The most poignant moment in “Changing of the Guard” finds Bobby visiting J.R. in the nursing home, where the older brother sits motionless and speechless, a captive of his own depression. Director Michael M. Robin ends the scene with a tight shot of Larry Hagman’s hands, and that’s when we see his character is wearing an elaborate gold wristwatch. Emblazoned on the band: the initials “J.R.”
The first time I glimpsed the watch, I didn’t like it. This didn’t seem like something J.R. would wear. After a tip from a reader (see below), I realized J.R. did in fact wear this watch – or at least one similar to it – during the original “Dallas’s” later years. For much of the show’s run, though, he was among its least flashiest dressers, favoring boring business suits and nondescript neckties.

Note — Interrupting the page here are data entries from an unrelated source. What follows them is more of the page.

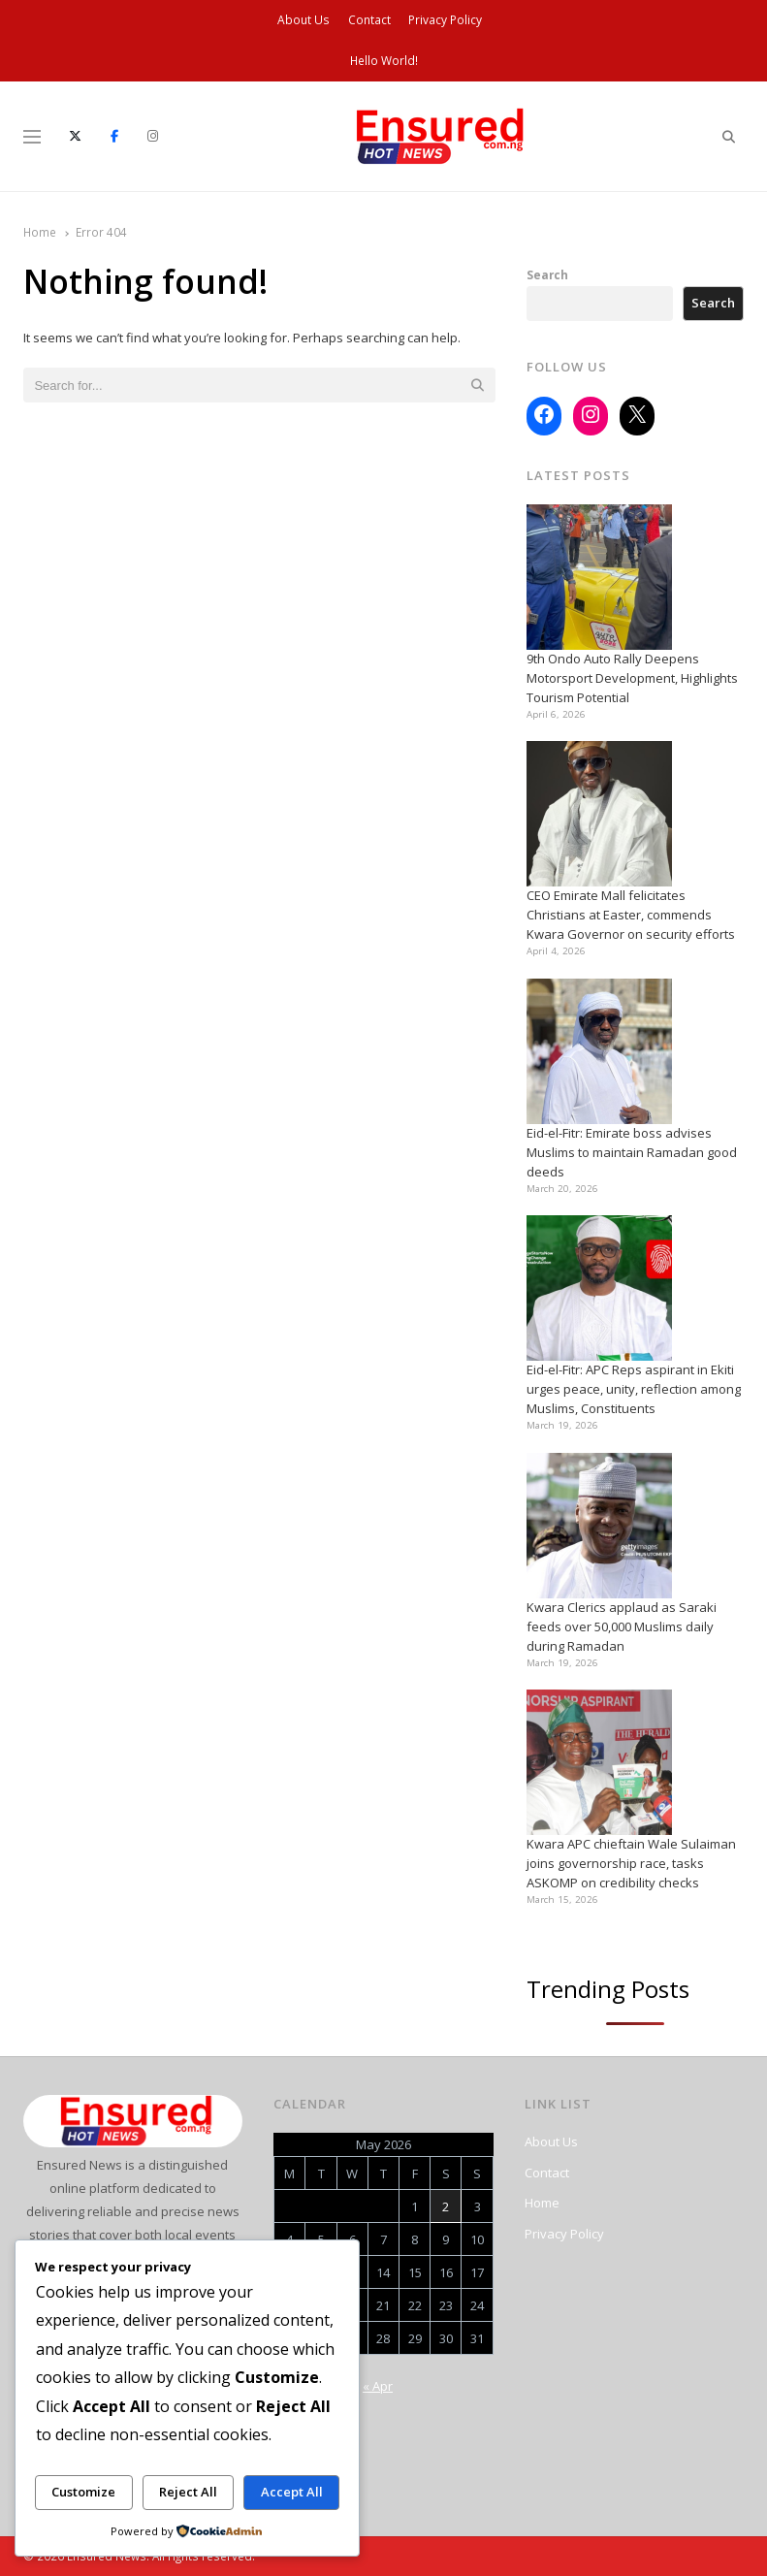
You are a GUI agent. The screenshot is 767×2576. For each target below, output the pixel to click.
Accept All (292, 2491)
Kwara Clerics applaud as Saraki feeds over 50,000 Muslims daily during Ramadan (622, 1626)
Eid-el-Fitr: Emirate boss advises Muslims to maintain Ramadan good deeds (632, 1152)
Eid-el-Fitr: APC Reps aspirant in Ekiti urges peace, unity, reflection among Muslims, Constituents (634, 1389)
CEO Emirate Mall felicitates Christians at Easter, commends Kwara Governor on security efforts (631, 914)
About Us (303, 20)
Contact (369, 20)
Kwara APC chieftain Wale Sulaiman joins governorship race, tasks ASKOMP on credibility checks (631, 1863)
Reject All (188, 2491)
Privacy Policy (445, 20)
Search (547, 274)
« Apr (378, 2386)
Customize (83, 2491)
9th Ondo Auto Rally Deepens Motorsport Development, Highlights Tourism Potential (632, 678)
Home (542, 2202)
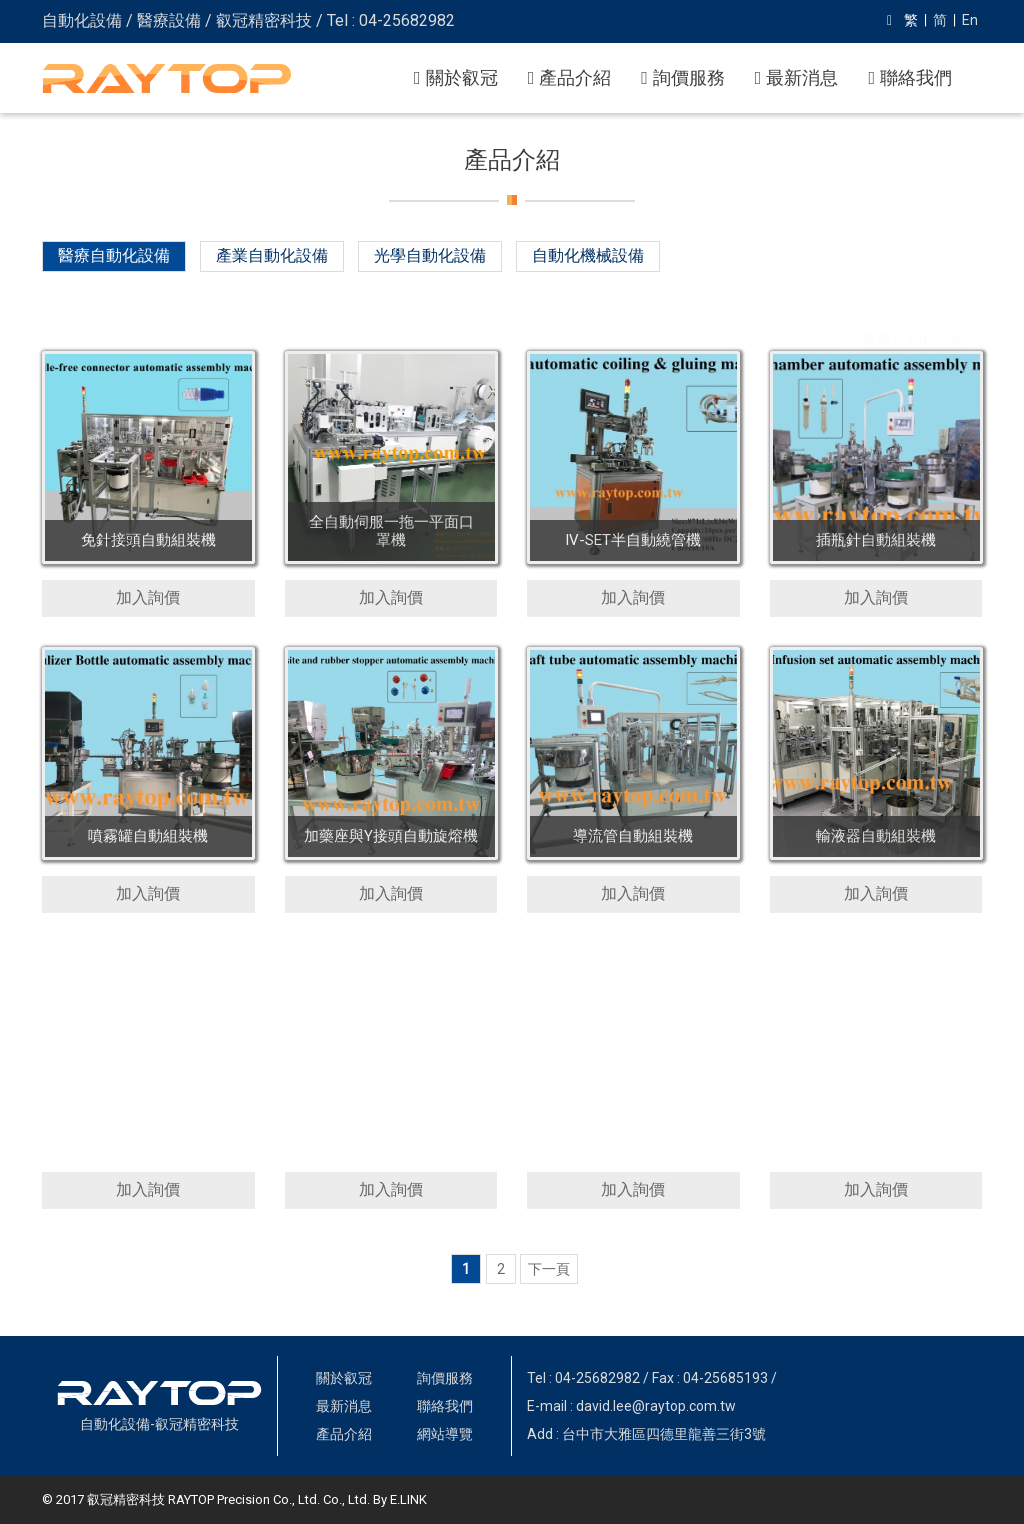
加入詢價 (148, 597)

Regardless, this isn’t who J.R. is anymore. When TNT’s “Dallas” begins, his career is over. He’s lost his fortune, his family and any semblance of his youth. J.R. is old now.
The watch symbolizes this. Yes, wearing a timepiece with your own name stamped on it is pretty gauche, but maybe it’s the only way J.R. has to hold onto his identity. It reminds him of who he used to be.
The wristwatch may offer a reality check, too. Watches are clocks after all, and maybe seeing “J.R.” on his wristband helps him understand the sad truth: Even J.R. Ewing can’t control the passage of time.